Gemäß § 6 Abs. 1 AVG hat die Behörde ihre sachliche und örtliche Zuständigkeit von Amts wegen wahrzunehmen; langen bei ihr Anbringen ein, zu deren Behandlung sie nicht zuständig ist, so hat sie diese ohne unnötigen Aufschub auf Gefahr des Einschreiters an die zuständige Stelle weiterzuleiten oder den Einschreiter an diese zu verweisen.

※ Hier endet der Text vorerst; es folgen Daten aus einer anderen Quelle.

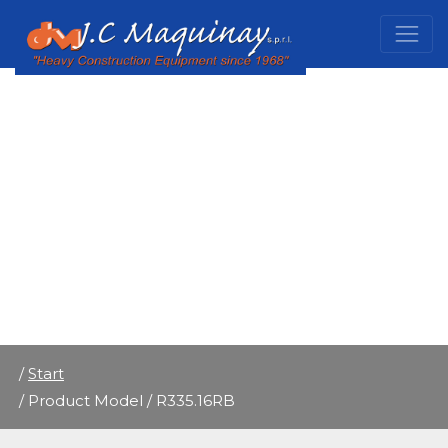
/
Start
/ Product Model / R335.16RB
/
Start
/ Product Model / R335.16RB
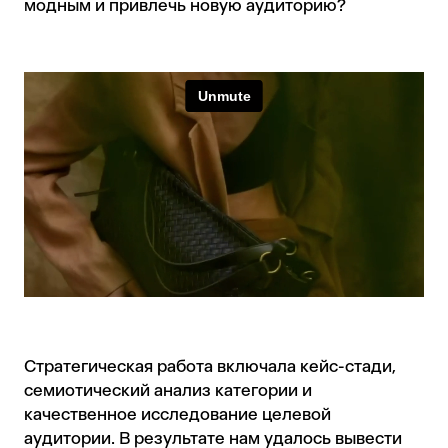
модным и привлечь новую аудиторию?
Стратегическая работа включала кейс-стади,
семиотический анализ категории и
качественное исследование целевой
аудитории. В результате нам удалось вывести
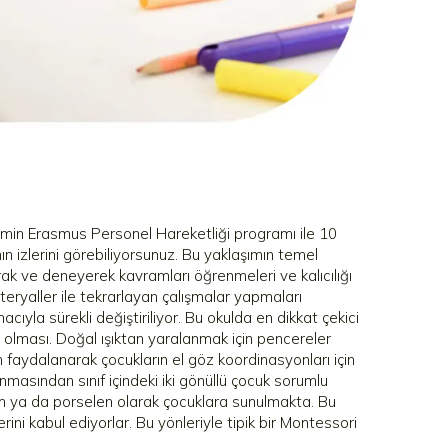
temin Erasmus Personel Hareketliği programı ile 10
n izlerini görebiliyorsunuz. Bu yaklaşımın temel
arak ve deneyerek kavramları öğrenmeleri ve kalıcılığı
ateryaller ile tekrarlayan çalışmalar yapmaları
ıyla sürekli değiştiriliyor. Bu okulda en dikkat çekici
in olması. Doğal ışıktan yaralanmak için pencereler
 faydalanarak çocukların el göz koordinasyonları için
asından sınıf içindeki iki gönüllü çocuk sorumlu
m ya da porselen olarak çocuklara sunulmakta. Bu
ni kabul ediyorlar. Bu yönleriyle tipik bir Montessori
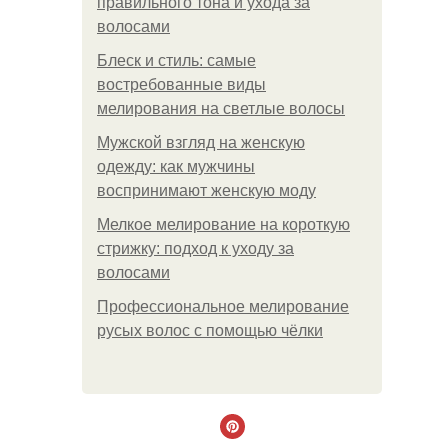
правильного тона и ухода за
волосами
Блеск и стиль: самые
востребованные виды
мелирования на светлые волосы
Мужской взгляд на женскую
одежду: как мужчины
воспринимают женскую моду
Мелкое мелирование на короткую
стрижку: подход к уходу за
волосами
Профессиональное мелирование
русых волос с помощью чёлки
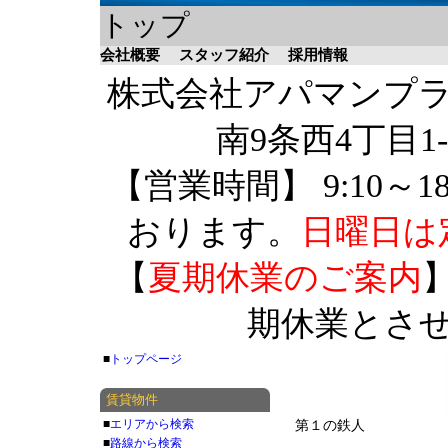
トップ
会社概要
スタッフ紹介
採用情報
株式会社アパマンプラザ 
南9条西4丁目1-
【営業時間】 9:10～1
おります。
日曜日は
【
夏期休業のご案内
】
期休業とさ
■
トップページ
賃貸物件
■
エリアから検索
第１の鉄人
■
路線から検索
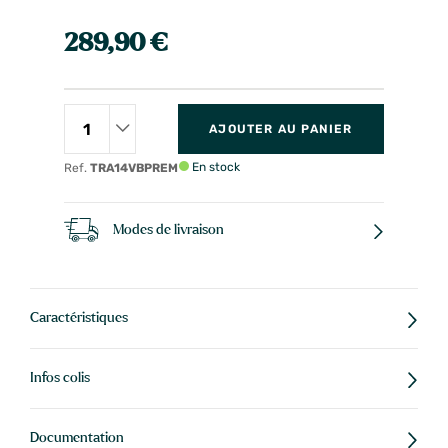
289,90 €
AJOUTER AU PANIER
En stock
Ref.
TRA14VBPREM
Modes de livraison
Caractéristiques
Infos colis
Documentation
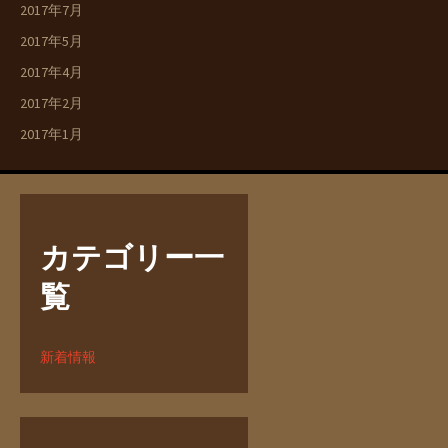
2017年7月
2017年5月
2017年4月
2017年2月
2017年1月
カテゴリー一
覧
新着情報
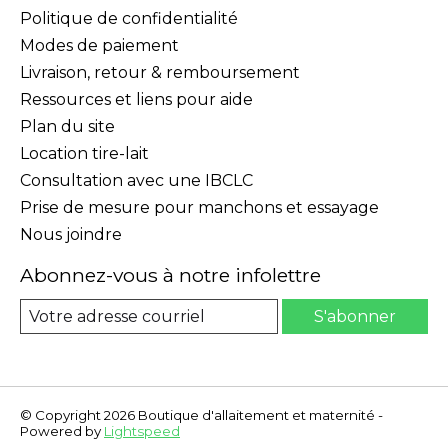
Politique de confidentialité
Modes de paiement
Livraison, retour & remboursement
Ressources et liens pour aide
Plan du site
Location tire-lait
Consultation avec une IBCLC
Prise de mesure pour manchons et essayage
Nous joindre
Abonnez-vous à notre infolettre
S'abonner
© Copyright 2026 Boutique d'allaitement et maternité -
Powered by
Lightspeed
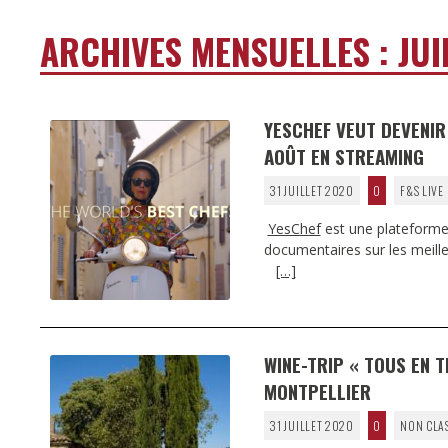
ARCHIVES MENSUELLES :
JUI
YESCHEF VEUT DEVENIR 
AOÛT EN STREAMING
31 JUILLET 2020
0
F&S LIVE
YesChef
est une plateforme
documentaires sur les meilleu
[…]
WINE-TRIP « TOUS EN 
MONTPELLIER
31 JUILLET 2020
0
NON CLA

Wie der Verwaltungsgerichtshof mehrfach ausgesprochen hat, darf die unzuständige Behörde die Weiterleitung von Schriftstücken an die zuständige Behörde nicht beliebig lange hinauszögern. Das bedeutet aber nicht, daß das Risiko des Einschreiters dann ausgeschaltet und daher seine an eine Frist gebundene Prozeßhandlung als rechtzeitig anzusehen wäre, wenn nach dem gegebenen Sachverhalt die sofortige Weiterleitung möglicherweise zur Folge gehabt hätte, daß das Schriftstück noch innerhalb der Frist bei der zuständigen Behörde eingelangt oder doch durch die - noch rechtzeitige - Übergabe des Schriftstückes an die Post zur Beförderung die Frist gewahrt geblieben wäre (vgl. das hg. Erkenntnis vom 17. Mai 1977, Slg. Nr. 9326/A - nur Rechtssatz). In seinem Beschluß vom 23. Oktober 1986, Zl. 86/02/0135, hat der Verwaltungsgerichtshof ausgesprochen, daß eine Versäumung der Frist selbst dann zu Lasten des Beschwerdeführers geht, wenn die unzuständige Behörde entgegen der Vorschrift des § 6 Abs. 1 AVG die Beschwerde nicht ohne unnötigen Aufschub weitergeleitet hat. Der Beschwerdefall gibt keine Veranlassung, von dieser Rechtsansicht abzurücken. Es kann daher dahingestellt bleiben, ob die am 27. Jänner 1997 bei der zur Bearbeitung zuständigen Abteilung des Amtes der Kärntner Landesregierung eingelangte Vorstellung, die von dieser am 30. Jänner 1997 zur Post gegeben wurde, ohne unnötigen Aufschub weitergeleitet wurde. Da die Vorstellung erst am 30. Jänner 1997, das heißt nach Ablauf der Vorstellungsfrist, an die Gemeinde weitergeleitet wurde, wurde sie mit Recht von der belangten Behörde als verspätet zurückgewiesen.

Da sich die Beschwerde somit als unbegründet erweist, war sie gemäß § 42 Abs. 1 VwGG abzuweisen.

Die Kostenentscheidung gründet sich auf die §§ 47 ff VwGG in Verbindung mit der Verordnung BGBl. Nr. 416/1994.